We can’t live the Christian life without Christ. To help us remember that very important truth, the letters of the New Testament constantly talk about what God has done for us through Jesus, especially His death on the cross for our sins. Even in sections of the epistles where we are being given commands about how we should live now that we’ve received Christ, the writers will often pause their exhortations to refer again to that salvation that God has already provided for us. Paul, Peter, and John never stray far from Christ crucified and risen from the dead as the one and only source of our salvation.
That’s why, right after telling us in verses 13-23 to follow in Christ’s steps by submitting to our authorities and suffering patiently for what is right, Peter takes us back again to the why and the how: Jesus took our sins onto Himself upon the cross. We all had wandered away from God like lost sheep, chasing after our idols and sins. But Christ died to pay the penalty for our sins, to take their burden from our souls and bring us back to our heavenly Shepherd. When can never spend too much time reflecting on Jesus’ death for us. Any time we feel overburdened with the commands of Scripture, we can lift our eyes again to the cross. When we struggle with sin and feel out of fellowship with God, we can remember Christ’s words from Calvary about the salvation that He has already accomplished for us: “It is finished” (John 19:30). God has already won the war for our souls; He will be faithful to carry us through the daily battles, too.

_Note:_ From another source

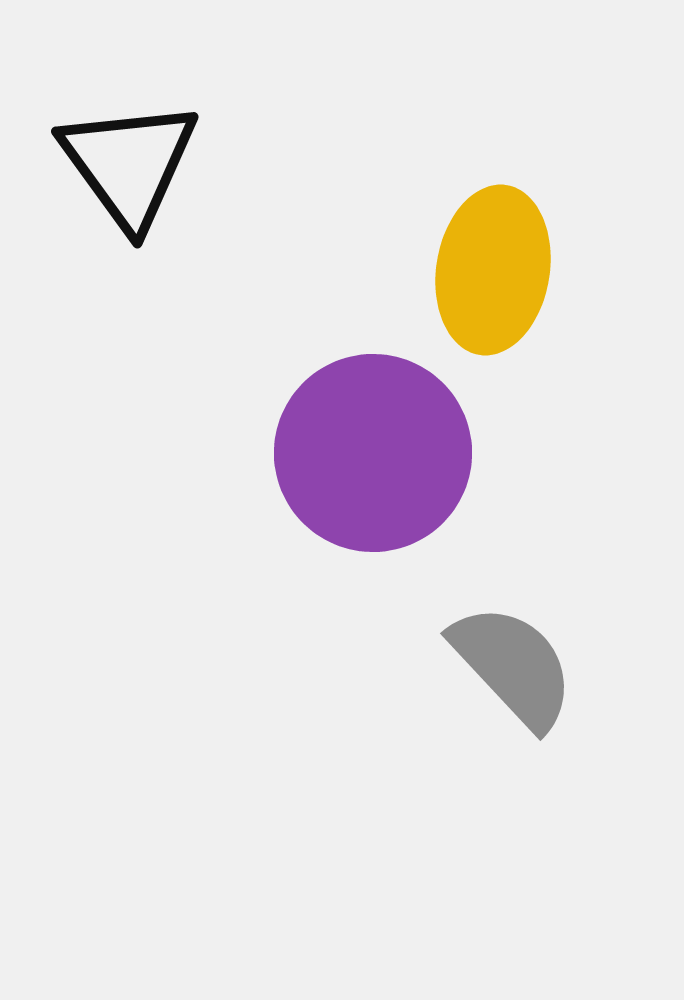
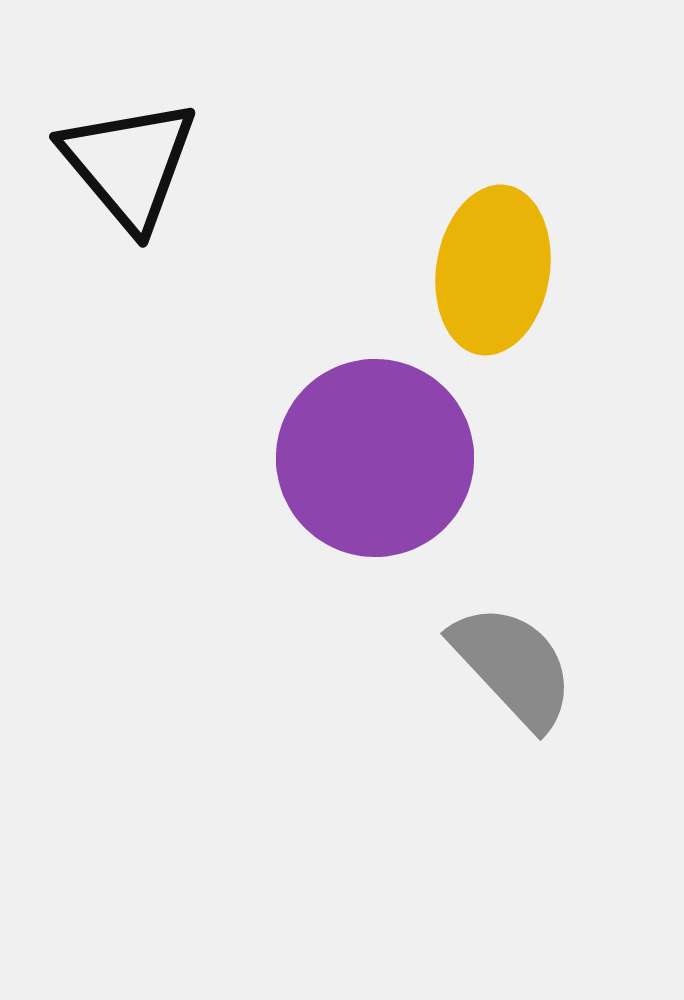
black triangle: rotated 4 degrees counterclockwise
purple circle: moved 2 px right, 5 px down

The Text (1 Peter 2:24-25)
24 who Himself bore our sins in His own body on the tree, that we, having died to sins, might live for righteousness—by whose stripes you were healed. 25 For you were like sheep going astray, but have now returned to the Shepherd and Overseer of your souls.
Background and Observations
• The Greek word choice and grammar in verse 24 convey the idea that Jesus carried our sins all the way onto the cross and then left them there once He died and gave up His spirit. Our sin is no longer on Jesus – He has paid the price once and for all. When Jesus rose from the dead, our sin had been wiped out by His blood. He rose in total victory and now sits again in perfect righteousness beside the Father in heaven.
• Peter was clearly thinking about Isaiah 53, especially verse 5 (“by His stripes we are healed”), as he wrote today’s verses. Isaiah 53 is a messianic passage from the Old Testament, which means that it contains prophecies about Jesus. Hundreds of years before Jesus actually died on the cross, Isaiah was moved by the Holy Spirit to write about the Christ who suffered for our sins.
• As verse 24 reminds us, Jesus died to rescue us from the penalty and the power of sin. When you came to Christ for salvation, you did not just want to go to heaven and avoid hell. You also came to Him wanting to be free from the dominance that sin had on your life. When you first believed in Jesus and received the Holy Spirit, God put His power in you to resist temptation and live a godly life that pleases your Father in heaven.
Questions to Think About
1. Do you ever struggle with being too critical of yourself when it comes to your walk with Christ? How can today’s verses encourage you when you start to get too down on yourself?
2. In what ways did you feel like a “lost sheep” before coming to faith in Christ?
3. Can you think of some areas of your life where you have experienced Christ’s power in setting you free from slavery to sin?